UK public sector keeps on spending

Despite longer-term concerns, the UK public sector is currently acting as a safe haven. Logica saw UK public sector revenues grow 10% in 1Q09, thanks largely to the NPIA deal. Looking ahead, Logica's pipeline is mostly weighted to public sector and telecoms. Capgemini is seeing significant growth too. Group-wide, public sector now accounts for 28% of revenues, up from 24% in 1Q08. Despite a fall last year, Capgemini benefitted from increased project spending at HMRC on business intelligence and information management systems to improve revenue accrual. We expect Capgemini to benefit further as new opportunities emerge to assist HMRC in reducing tax avoidance. The UK government is currently responding to its financial challenges through a proactive investment in systems and technology to plug revenue leakage. Capgemini and other suppliers would do well to seek out related government 'revenue-leakage' opportunities.

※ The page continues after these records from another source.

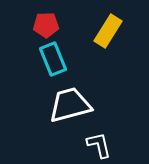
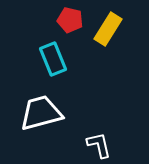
red pentagon: moved 24 px right, 5 px up; rotated 15 degrees clockwise
yellow rectangle: moved 2 px up
white trapezoid: moved 29 px left, 8 px down
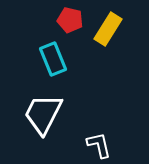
white trapezoid: moved 2 px right, 1 px down; rotated 48 degrees counterclockwise
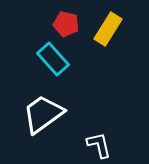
red pentagon: moved 4 px left, 4 px down
cyan rectangle: rotated 20 degrees counterclockwise
white trapezoid: rotated 27 degrees clockwise
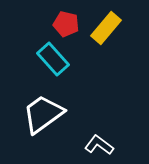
yellow rectangle: moved 2 px left, 1 px up; rotated 8 degrees clockwise
white L-shape: rotated 40 degrees counterclockwise
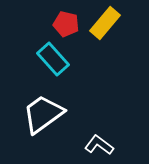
yellow rectangle: moved 1 px left, 5 px up
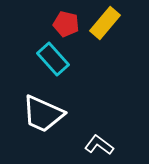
white trapezoid: rotated 120 degrees counterclockwise
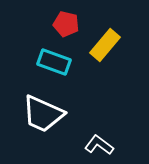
yellow rectangle: moved 22 px down
cyan rectangle: moved 1 px right, 3 px down; rotated 28 degrees counterclockwise
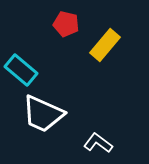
cyan rectangle: moved 33 px left, 8 px down; rotated 20 degrees clockwise
white L-shape: moved 1 px left, 2 px up
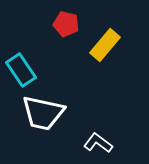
cyan rectangle: rotated 16 degrees clockwise
white trapezoid: moved 1 px up; rotated 12 degrees counterclockwise
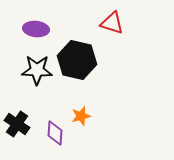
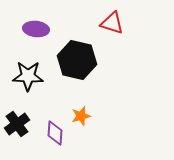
black star: moved 9 px left, 6 px down
black cross: rotated 20 degrees clockwise
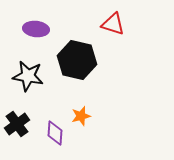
red triangle: moved 1 px right, 1 px down
black star: rotated 8 degrees clockwise
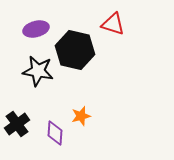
purple ellipse: rotated 20 degrees counterclockwise
black hexagon: moved 2 px left, 10 px up
black star: moved 10 px right, 5 px up
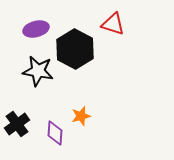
black hexagon: moved 1 px up; rotated 15 degrees clockwise
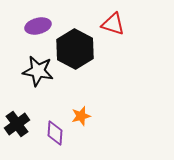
purple ellipse: moved 2 px right, 3 px up
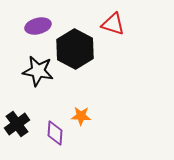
orange star: rotated 18 degrees clockwise
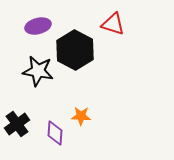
black hexagon: moved 1 px down
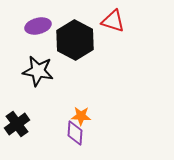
red triangle: moved 3 px up
black hexagon: moved 10 px up
purple diamond: moved 20 px right
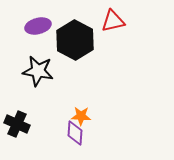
red triangle: rotated 30 degrees counterclockwise
black cross: rotated 30 degrees counterclockwise
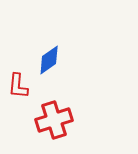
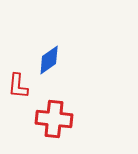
red cross: moved 1 px up; rotated 24 degrees clockwise
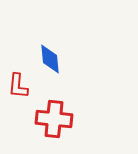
blue diamond: moved 1 px right, 1 px up; rotated 60 degrees counterclockwise
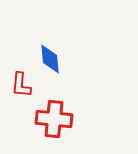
red L-shape: moved 3 px right, 1 px up
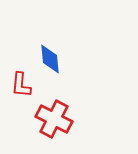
red cross: rotated 21 degrees clockwise
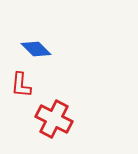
blue diamond: moved 14 px left, 10 px up; rotated 40 degrees counterclockwise
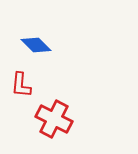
blue diamond: moved 4 px up
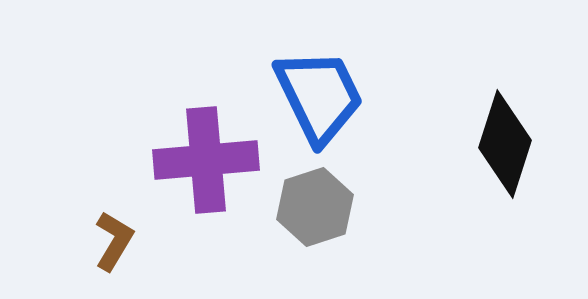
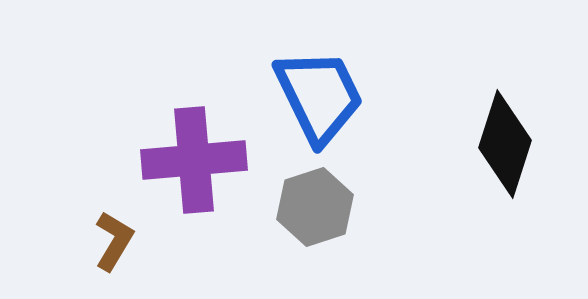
purple cross: moved 12 px left
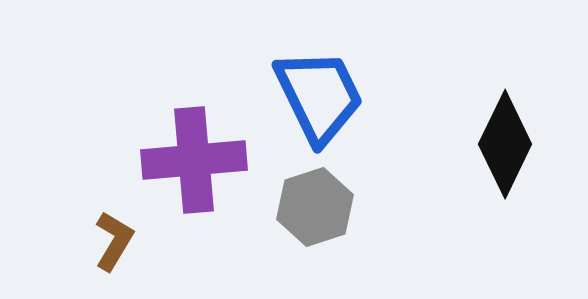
black diamond: rotated 8 degrees clockwise
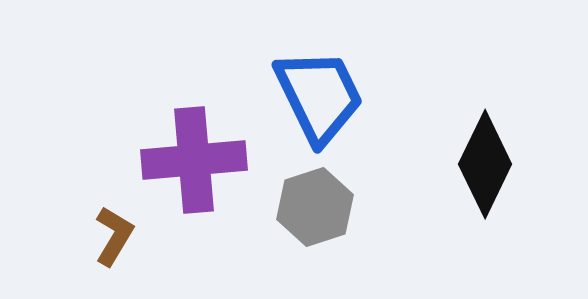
black diamond: moved 20 px left, 20 px down
brown L-shape: moved 5 px up
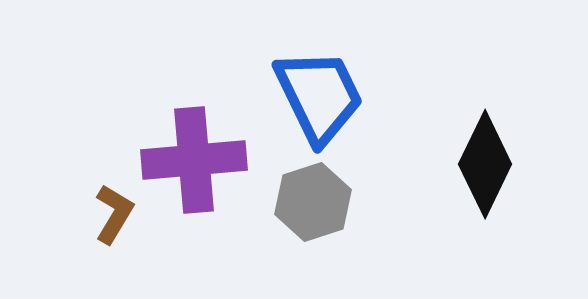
gray hexagon: moved 2 px left, 5 px up
brown L-shape: moved 22 px up
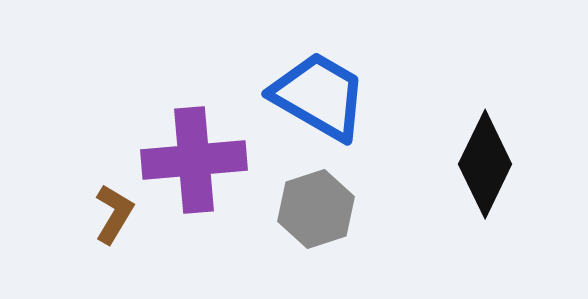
blue trapezoid: rotated 34 degrees counterclockwise
gray hexagon: moved 3 px right, 7 px down
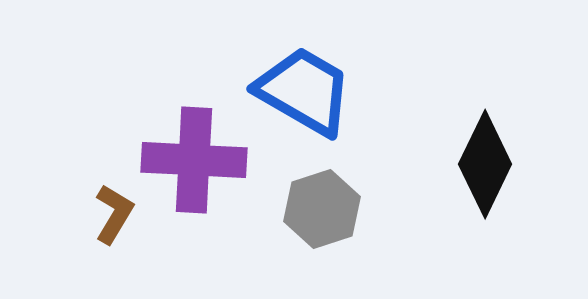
blue trapezoid: moved 15 px left, 5 px up
purple cross: rotated 8 degrees clockwise
gray hexagon: moved 6 px right
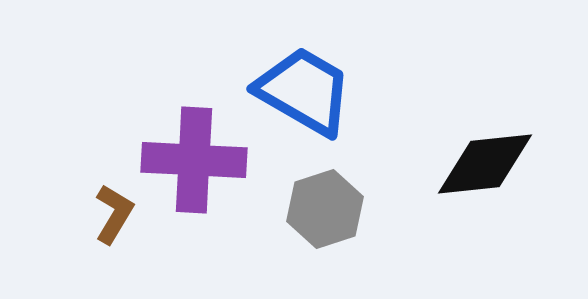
black diamond: rotated 58 degrees clockwise
gray hexagon: moved 3 px right
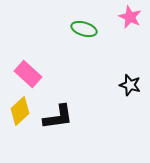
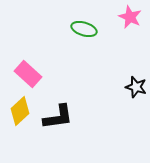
black star: moved 6 px right, 2 px down
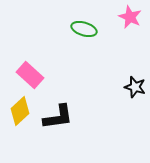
pink rectangle: moved 2 px right, 1 px down
black star: moved 1 px left
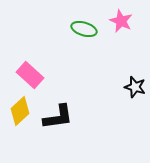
pink star: moved 9 px left, 4 px down
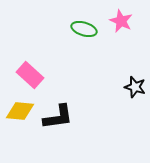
yellow diamond: rotated 48 degrees clockwise
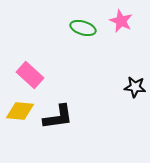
green ellipse: moved 1 px left, 1 px up
black star: rotated 10 degrees counterclockwise
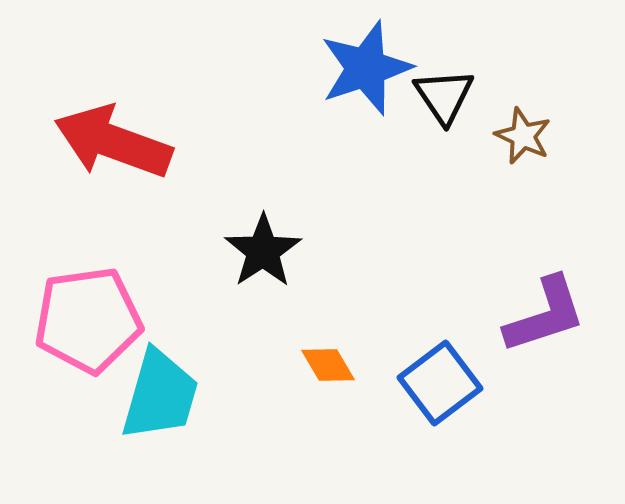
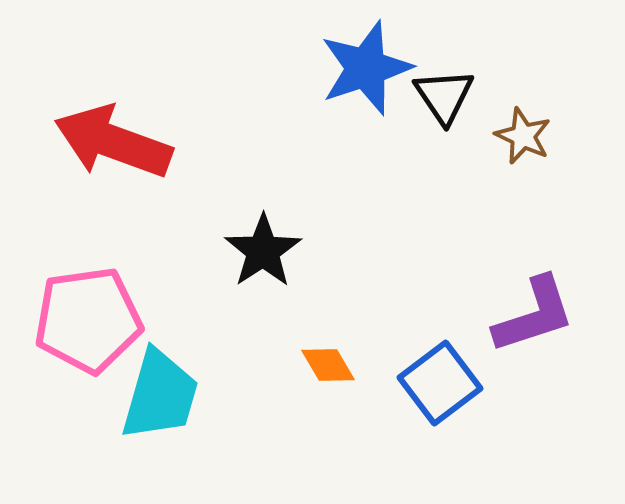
purple L-shape: moved 11 px left
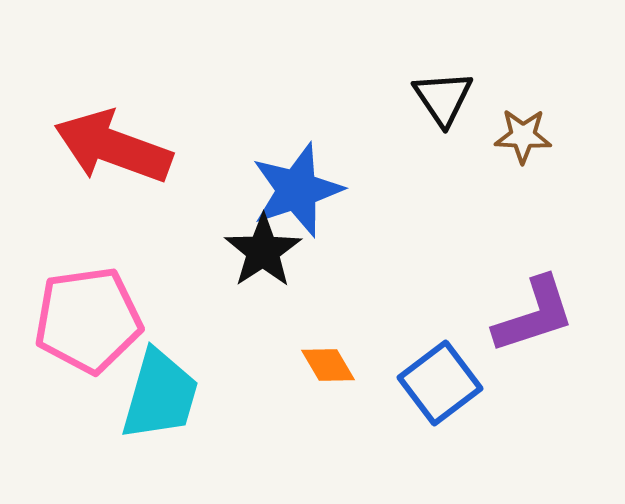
blue star: moved 69 px left, 122 px down
black triangle: moved 1 px left, 2 px down
brown star: rotated 22 degrees counterclockwise
red arrow: moved 5 px down
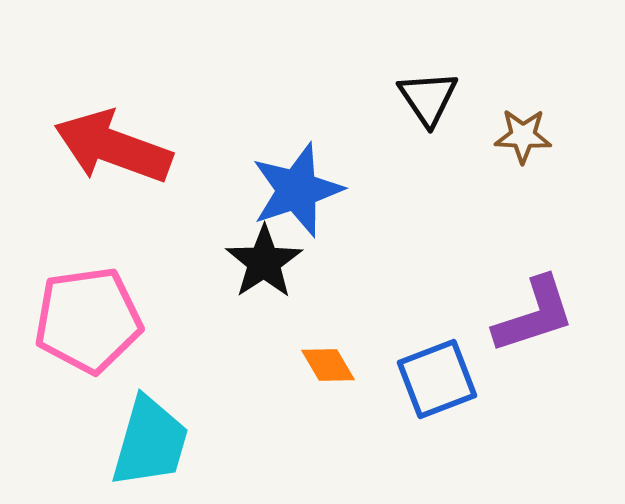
black triangle: moved 15 px left
black star: moved 1 px right, 11 px down
blue square: moved 3 px left, 4 px up; rotated 16 degrees clockwise
cyan trapezoid: moved 10 px left, 47 px down
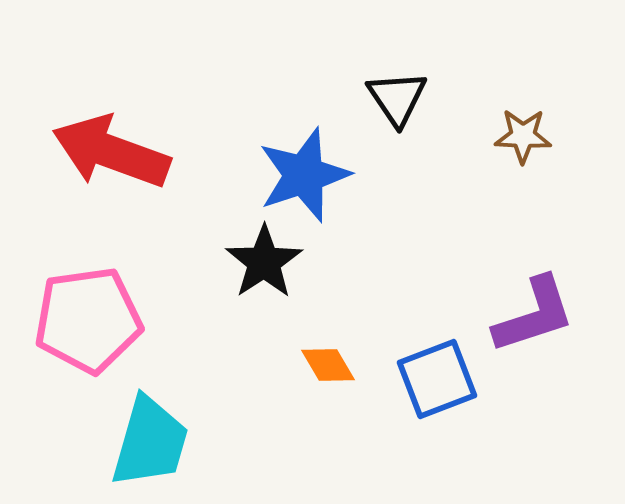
black triangle: moved 31 px left
red arrow: moved 2 px left, 5 px down
blue star: moved 7 px right, 15 px up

Environment Agency big ticket

Both Capgemini and Atos Origin are bidding on the potential £700-million first-generation IT outsourcing contract at the Environment Agency. This contract is one of the UK's largest in 2009, and is attracting a lot of interest. We would expect IBM to be there too since it provides consultancy to the Environment Agency, and is the lead ITO provider to its department DEFRA.The Environment Agency deal has the potential to deliver a £100 million per annum boost for the winner, and all suppliers are competing on an ambitious sustainability-led procurement. Capgemini has a strong message around the desktop (thanks to its experience at HMRC) and is deploying its consultants to test sustainable ideas, while Atos Origin is exploring green data centres and reducing energy consumption. The eventual winner will need to prove its vision for sustainability through a strong track record elsewhere in government and a willingness to be flexible on terms, pricing and delivery.